Wenn es so ist, müsste mein Programm also auf allen Rechner tun, bei denen Port 3306 freigegeben ist, oder?

Gruß
Jan


----------



## AlArenal (23. Sep 2006)

Der ausgehende Port hat mir dem eingehenden nichts am Hut. Wenn du jemandem nen Brief schickst, musst du auch nicht dieselbe Adresse haben.


----------



## Guest (23. Sep 2006)

Okay, aber welches ist dann der ausgehende PORT, den ich für eine JDBC-VERBINDUNG brauche? Das ist genau mein problem!

Wie gesagt, das "reinkommen" beim Internetserver tut ja, aber ich komme bei manchen Rechnern nicht RAUS! Das ist genau mein Problem!
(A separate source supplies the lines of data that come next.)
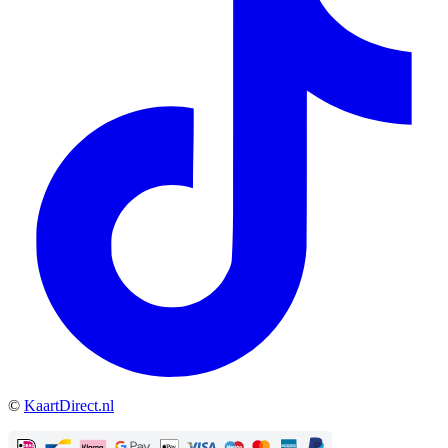
©
KaartDirect.nl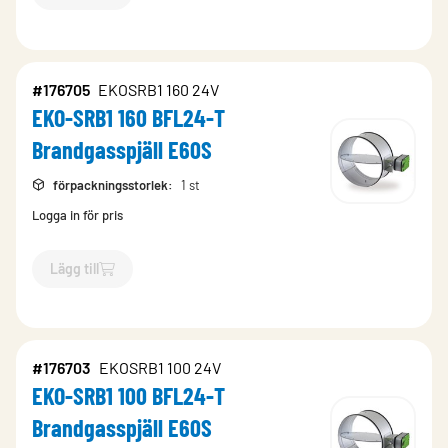
#176705
EKOSRB1 160 24V
EKO-SRB1 160 BFL24-T
Brandgasspjäll E60S
förpackningsstorlek
:
1 st
Logga in för pris
Lägg till
`$
Lägg till
$
EKO-SRB1 160 BFL24-T Brandgasspjäll E60S
-$
1
#176703
EKOSRB1 100 24V
EKO-SRB1 100 BFL24-T
Brandgasspjäll E60S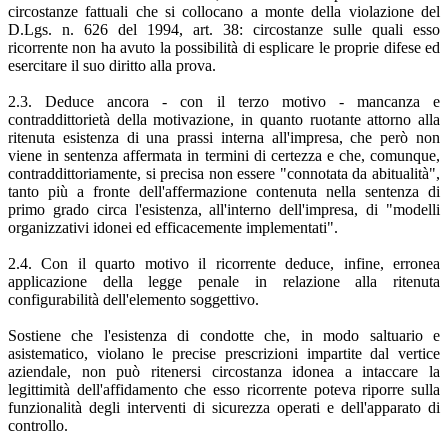
circostanze fattuali che si collocano a monte della violazione del
D.Lgs. n. 626 del 1994, art. 38: circostanze sulle quali esso
ricorrente non ha avuto la possibilità di esplicare le proprie difese ed
esercitare il suo diritto alla prova.
2.3. Deduce ancora - con il terzo motivo - mancanza e
contraddittorietà della motivazione, in quanto ruotante attorno alla
ritenuta esistenza di una prassi interna all'impresa, che però non
viene in sentenza affermata in termini di certezza e che, comunque,
contraddittoriamente, si precisa non essere "connotata da abitualità",
tanto più a fronte dell'affermazione contenuta nella sentenza di
primo grado circa l'esistenza, all'interno dell'impresa, di "modelli
organizzativi idonei ed efficacemente implementati".
2.4. Con il quarto motivo il ricorrente deduce, infine, erronea
applicazione della legge penale in relazione alla ritenuta
configurabilità dell'elemento soggettivo.
Sostiene che l'esistenza di condotte che, in modo saltuario e
asistematico, violano le precise prescrizioni impartite dal vertice
aziendale, non può ritenersi circostanza idonea a intaccare la
legittimità dell'affidamento che esso ricorrente poteva riporre sulla
funzionalità degli interventi di sicurezza operati e dell'apparato di
controllo.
Welche Ports müssen freigegeben sein, damit ich mit Java mit einer JDBC-Verbindung aus dem Rechner ins Internet komme?


----------



## AlArenal (23. Sep 2006)

AlArenal hat gesagt.:
			
		

> Standardmäßig 3306, TCP, ausgehend


----------



## SamHotte (25. Sep 2006)

Kannste 'rausbekommen, indem du auf dem Windows-Rechner mal schnell 'ne Personal Firewall installierst und guckst, was der dir für 'ne Frage stellt beim 'rausrufen. Da wird normalerweise der Port mit angezeigt.


----------



## AlArenal (25. Sep 2006)

SamHotte hat gesagt.:
			
		

> Kannste 'rausbekommen, indem du auf dem Windows-Rechner mal schnell 'ne Personal Firewall installierst und guckst, was der dir für 'ne Frage stellt beim 'rausrufen. Da wird normalerweise der Port mit angezeigt.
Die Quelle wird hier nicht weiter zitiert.